In this article, I want to specifically focus on the aviation industry. The aviation industry is a very broad sector. It doesn´t just relate to airlines and the airports but also to manufacturers, ground handling agencies, suppliers of aircraft parts, air traffic controllers and other organisations that provide services within the aviation sector.

The global aviation industry supports 65.5 million jobs and supports 3,6% of the worlds gross domestic product (GDP), equating to the size of GDP of Switzerland.
Considering this, what are some of the technical jobs in the aviation industry? There are many from pilots, to engineers, mechanics, designers of aircraft. Now let us look at some statistics: female pilots account for between 5-7% globally, with India being the country with the highest (13%) and the United Kingdom is the lowest (5%).
Being a female pilot and drawing from personal experience, I have not seen significant growth in this percentage. I started my career in 2004/2005, when I first started flying commercially. Every time I had to go through a training, I sat in a class full of male candidates being the only female. Throughout the years this hasn't changed much… if I am lucky I may see another female candidate in the same room!

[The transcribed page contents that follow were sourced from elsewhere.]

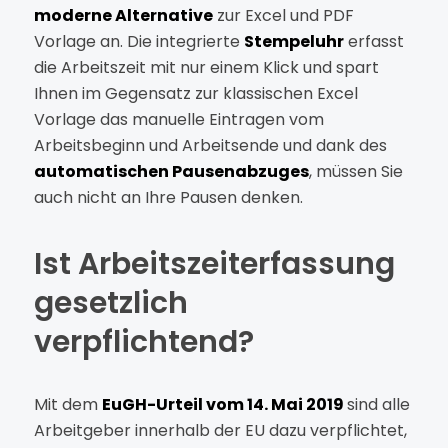
moderne Alternative
zur Excel und PDF
Vorlage an. Die integrierte
Stempeluhr
erfasst
die Arbeitszeit mit nur einem Klick und spart
Ihnen im Gegensatz zur klassischen Excel
Vorlage das manuelle Eintragen vom
Arbeitsbeginn und Arbeitsende und dank des
automatischen Pausenabzuges
, müssen Sie
auch nicht an Ihre Pausen denken.
Ist Arbeitszeiterfassung
gesetzlich
verpflichtend?
Mit dem
EuGH-Urteil vom 14. Mai 2019
sind alle
Arbeitgeber innerhalb der EU dazu verpflichtet,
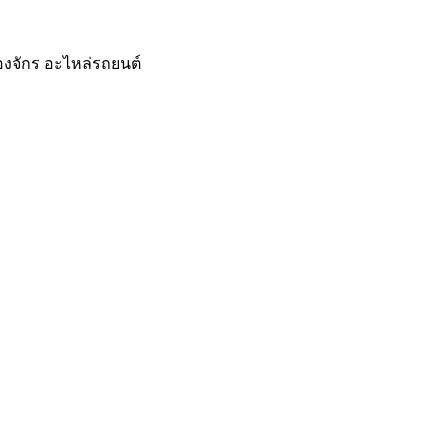
ื่องจักร อะไหล่รถยนต์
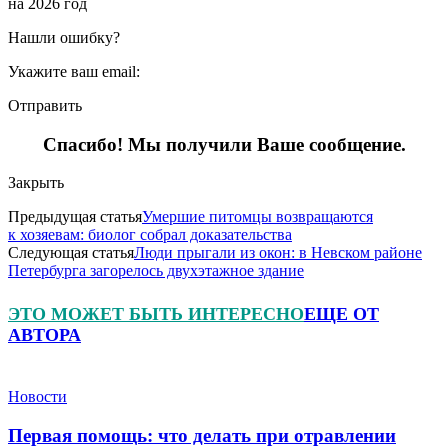
на 2026 год
Нашли ошибку?
Укажите ваш email:
Отправить
Спасибо! Мы получили Ваше сообщение.
Закрыть
Предыдущая статья
Умершие питомцы возвращаются
к хозяевам: биолог собрал доказательства
Следующая статья
Люди прыгали из окон: в Невском районе
Петербурга загорелось двухэтажное здание
ЭТО МОЖЕТ БЫТЬ ИНТЕРЕСНО
ЕЩЕ ОТ
АВТОРА
Новости
Первая помощь: что делать при отравлении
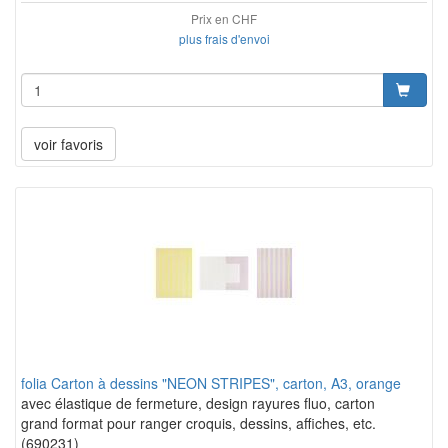
Prix en CHF
plus frais d'envoi
voir favoris
folia Carton à dessins "NEON STRIPES", carton, A3, orange
avec élastique de fermeture, design rayures fluo, carton
grand format pour ranger croquis, dessins, affiches, etc.
(690231)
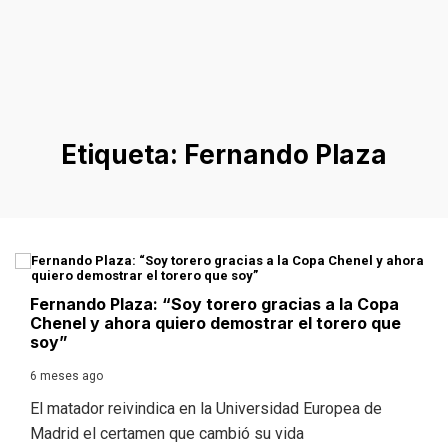
Etiqueta:
Fernando Plaza
Fernando Plaza: “Soy torero gracias a la Copa
Chenel y ahora quiero demostrar el torero que
soy”
6 meses ago
El matador reivindica en la Universidad Europea de
Madrid el certamen que cambió su vida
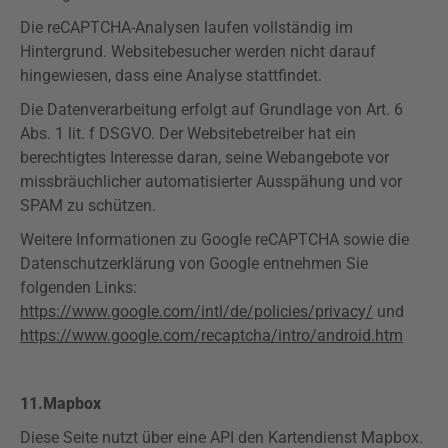
Die
reCAPTCHA-Analysen
laufen vollständig im
Hintergrund. Websitebesucher werden nicht darauf
hingewiesen, dass eine Analyse stattfindet.
Die Datenverarbeitung erfolgt auf Grundlage von Art. 6
Abs. 1 lit. f
DSGVO
. Der Websitebetreiber hat ein
berechtigtes Interesse daran, seine Webangebote vor
missbräuchlicher automatisierter Ausspähung und vor
SPAM zu schützen.
Weitere Informationen zu Google
reCAPTCHA
sowie die
Datenschutzerklärung von Google entnehmen Sie
folgenden Links:
https://www.google.com/intl/de/policies/privacy/
und
https://www.google.com/recaptcha/intro/android.htm
11.
Mapbox
Diese Seite nutzt über eine API den Kartendienst
Mapbox
.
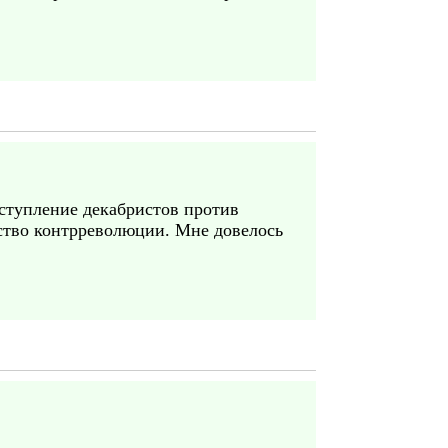
еступление декабристов против
жество контрреволюции. Мне довелось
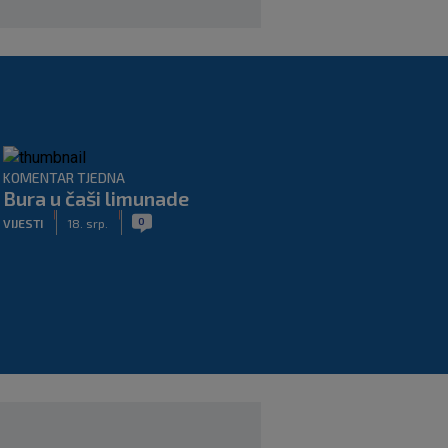
KOMENTAR TJEDNA
Bura u čaši limunade
|
|
0
VIJESTI
18. srp.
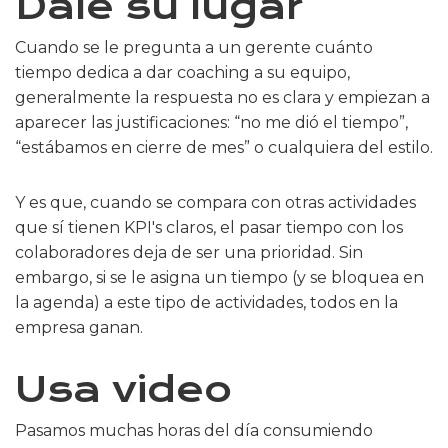
Dale su lugar
Cuando se le pregunta a un gerente cuánto
tiempo dedica a dar coaching a su equipo,
generalmente la respuesta no es clara y empiezan a
aparecer las justificaciones: “no me dió el tiempo”,
“estábamos en cierre de mes” o cualquiera del estilo.
Y es que, cuando se compara con otras actividades
que sí tienen KPI's claros, el pasar tiempo con los
colaboradores deja de ser una prioridad. Sin
embargo, si se le asigna un tiempo (y se bloquea en
la agenda) a este tipo de actividades, todos en la
empresa ganan.
Usa video
Pasamos muchas horas del día consumiendo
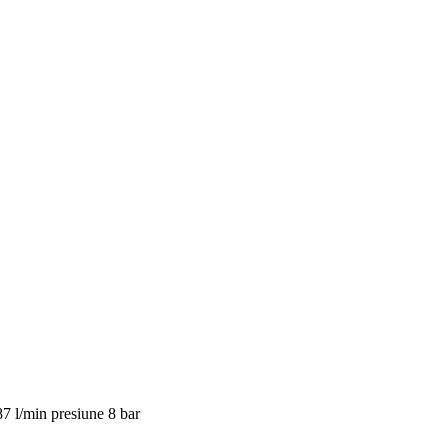
 l/min presiune 8 bar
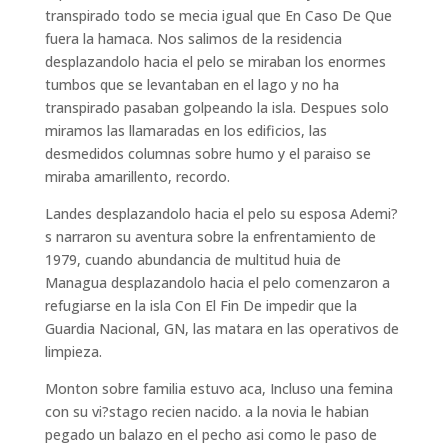
transpirado todo se mecia igual que En Caso De Que
fuera la hamaca. Nos salimos de la residencia
desplazandolo hacia el pelo se miraban los enormes
tumbos que se levantaban en el lago y no ha
transpirado pasaban golpeando la isla. Despues solo
miramos las llamaradas en los edificios, las
desmedidos columnas sobre humo y el paraiso se
miraba amarillento, recordo.
Landes desplazandolo hacia el pelo su esposa Ademi?
s narraron su aventura sobre la enfrentamiento de
1979, cuando abundancia de multitud huia de
Managua desplazandolo hacia el pelo comenzaron a
refugiarse en la isla Con El Fin De impedir que la
Guardia Nacional, GN, las matara en las operativos de
limpieza.
Monton sobre familia estuvo aca, Incluso una femina
con su vi?stago recien nacido. a la novia le habian
pegado un balazo en el pecho asi como le paso de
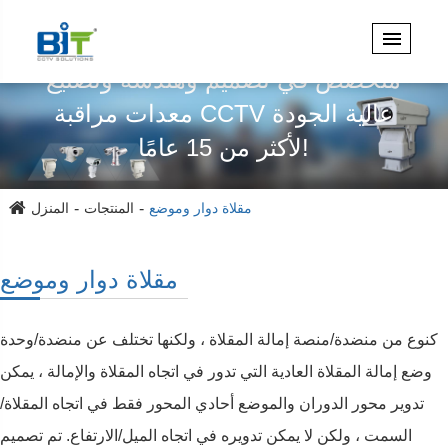
متخصص في تصميم وهندسة وتصنيع
معدات مراقبة CCTV عالية الجودة
لأكثر من 15 عامًا!
مقلاة دوار وموضع
المنتجات
المنزل
مقلاة دوار وموضع
كنوع من منضدة/منصة إمالة المقلاة ، ولكنها تختلف عن منضدة/وحدة
وضع إمالة المقلاة العادية التي تدور في اتجاه المقلاة والإمالة ، يمكن
تدوير محور الدوران والموضع أحادي المحور فقط في اتجاه المقلاة/
السمت ، ولكن لا يمكن تدويره في اتجاه الميل/الارتفاع. تم تصميم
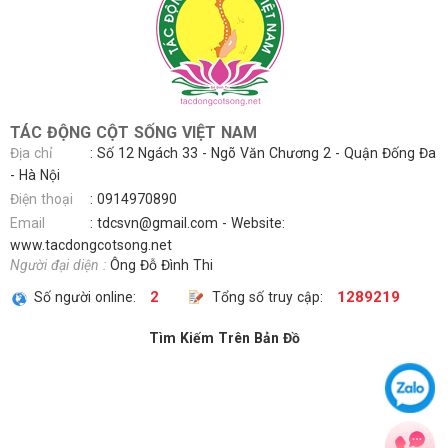
TÁC ĐỘNG CỘT SỐNG VIỆT NAM
Địa chỉ
: Số 12 Ngách 33 - Ngõ Văn Chương 2 - Quận Đống Đa
- Hà Nội
Điện thoại
:
0914970890
Email
:
tdcsvn@gmail.com
- Website:
www.tacdongcotsong.net
Người đại diện :
Ông Đỗ Đình Thi
2
1289219
Số người online:
Tổng số truy cập:
Tìm Kiếm Trên Bản Đồ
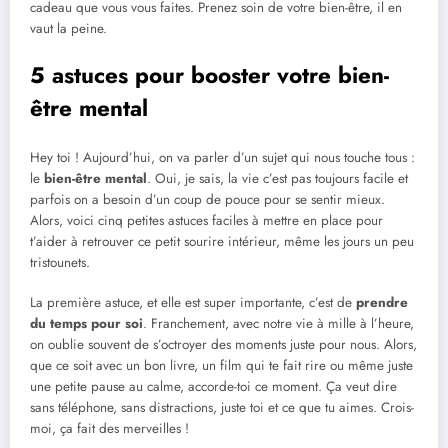
cadeau que vous vous faites. Prenez soin de votre bien-être, il en
vaut la peine.
5 astuces pour booster votre bien-
être mental
Hey toi ! Aujourd’hui, on va parler d’un sujet qui nous touche tous :
le
bien-être mental
. Oui, je sais, la vie c’est pas toujours facile et
parfois on a besoin d’un coup de pouce pour se sentir mieux.
Alors, voici cinq petites astuces faciles à mettre en place pour
t’aider à retrouver ce petit sourire intérieur, même les jours un peu
tristounets.
La première astuce, et elle est super importante, c’est de
prendre
du temps pour soi
. Franchement, avec notre vie à mille à l’heure,
on oublie souvent de s’octroyer des moments juste pour nous. Alors,
que ce soit avec un bon livre, un film qui te fait rire ou même juste
une petite pause au calme, accorde-toi ce moment. Ça veut dire
sans téléphone, sans distractions, juste toi et ce que tu aimes. Crois-
moi, ça fait des merveilles !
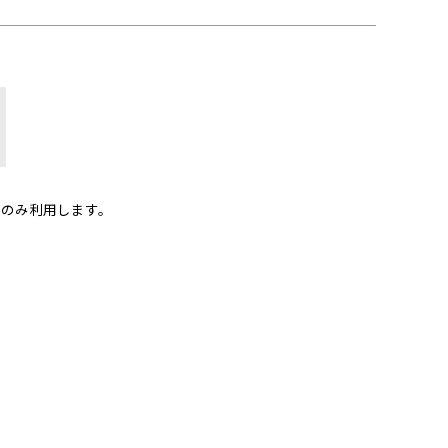
のみ利用します。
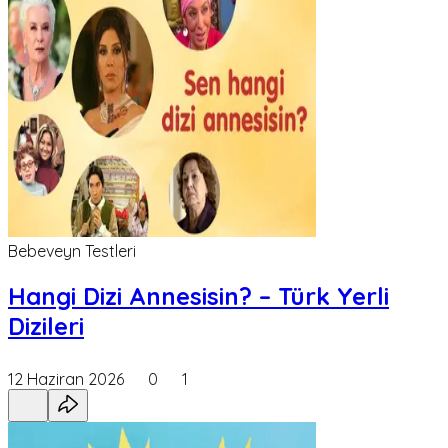
Bebeveyn Testleri
Hangi Dizi Annesisin? – Türk Yerli
Dizileri
12 Haziran 2026
0
1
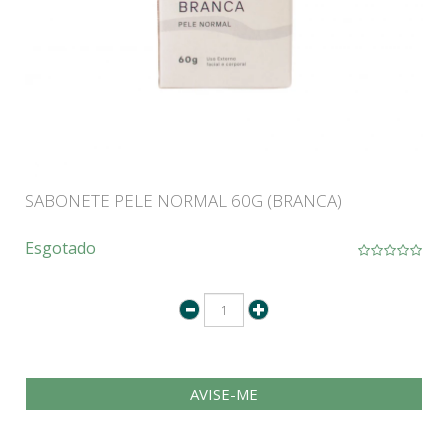
SABONETE PELE NORMAL 60G (BRANCA)
Esgotado
AVISE-ME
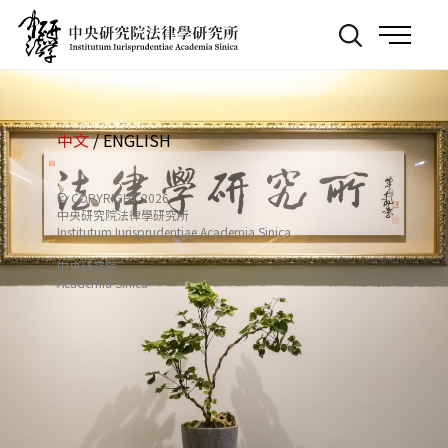
跳
:::
到
主
要
內
容
中文
/
ENGLISH
© COPYRIGHT 2026
中央研究院法律學研究所
Institutum Iurisprudentiae Academia Sinica
中央研究院
Academia Sinica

So why is it that there is such a low percentage uptake of female pilot candidates? This is a question that does seem slightly complicated to answer. Several research studies have been done, one of them being completed in 2019 by a European airline. This survey was conducted among 500 young adults between 18-30 years old of whom 350 were female and 150 were males. The survey indicated that 40% of the girls thought they didn't have the necessary skills for the job and 35% indicated that it was never brought to their attention at school.

What can we do to improve these statistics? In my opinion, the encouragement of girls into STEM fields has to start from a young age and by young, I mean “as young as possible”. Starting from deleting the kind of patriarchal minds that the society has been built upon and leaving it open. For example, why do we tend to buy a Lego set for toddler boys and not for a toddler girl? Why are we programming the kids at such a young age? Many times we don’t realise that ourselves. According to EuroScientist, an official journal of Euroscience, disapproval of such biases and attitudes can keep the child from exploring and developing STEM skills. This also seems to be the top reason why women are under-represented in male-dominated STEM areas.
This encouragement should be starting from a young age and continuing throughout higher education and professional environments. One of the key findings of the survey taken by the legacy carrier in Europe was that male participants were more likely to consider and to be advised to go into a STEM career than the female participant, 50% male versus 31% of female.

Nowadays there are several programs where women from different STEM careers hold talks at school to encourage the young girls. One of them being The Aviatrix project in the UK, another way is to mentor young women into a STEM field. The ALTA-mentoring scheme by the Women in Aviation and Aerospace Charter (WAAC) is a program where women are supported by professional women in the aviation and aerospace industry. Other options include local female pilot organisation, some of them offer the opportunity to offer partial scholarships to pursue flight training.

It is clear that the under-representation of women in STEM fields is a complicated issue to solve. One which requires a sustainable solution and not a one time wonder. The encouragement and the interest in STEM fields have to be introduced, developed and nurtured from a young age and throughout adolescence and this can only be done when parents, schools and organisations collaborate towards a common goal: bridging the gap of females in STEM fields.